How to extract text from a PowerPoint file
Three ways to pull text out of .pptx files — the built-in outline view, scripting with python-pptx, and image-based extraction for slides where the text is baked into pictures.
Most .pptx files are easy to extract from — text lives in shapes that any tool can read. The hard cases are slides built as images, screenshots of dashboards, or decks exported to PDF where the original .pptx is gone.
1. PowerPoint's outline view
View → Outline View shows every text box as plain text in slide order. Select all, copy, paste into your destination. This catches title and body text but misses content inside grouped shapes, SmartArt, and image-based text.
Faster variant: File → Save As → Outline (.rtf). You get a clean text file of every text element on every slide.
2. python-pptx for programmatic access
MIT-licensed, handles every text shape including those in groups and tables:
from pptx import Presentation prs = Presentation("deck.pptx") for i, slide in enumerate(prs.slides, 1): for shape in slide.shapes: if shape.has_text_frame: for para in shape.text_frame.paragraphs: print(i, para.text)
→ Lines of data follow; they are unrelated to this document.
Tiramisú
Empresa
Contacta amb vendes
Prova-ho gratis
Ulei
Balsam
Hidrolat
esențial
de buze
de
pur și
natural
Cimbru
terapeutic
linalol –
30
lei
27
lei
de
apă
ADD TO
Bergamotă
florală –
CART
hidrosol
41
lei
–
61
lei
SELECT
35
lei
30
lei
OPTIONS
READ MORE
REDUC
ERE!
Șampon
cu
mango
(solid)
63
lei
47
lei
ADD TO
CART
Add an extra branch for shape.has_table to walk table cells. For grouped shapes, recurse into shape.shapes when shape.shape_type is GROUP.
3. Slides as images
If the deck is a series of image-only slides (common for branded marketing decks and screenshots-of-dashboards decks), neither of the above works. Two options:
- Export to PDF, then OCR with ocrmypdf or run through a PDF text extractor.
- Export each slide as PNG (File → Export → PNG), then run them through ExtractFox's image data extractor with a prompt like "extract all visible text in reading order."
Online .pptx files
If the file is on SharePoint or Google Slides, both support exporting to PDF or .pptx for free. The Google Slides API also exposes presentation content directly via REST — useful for automated pipelines pulling from a shared Drive.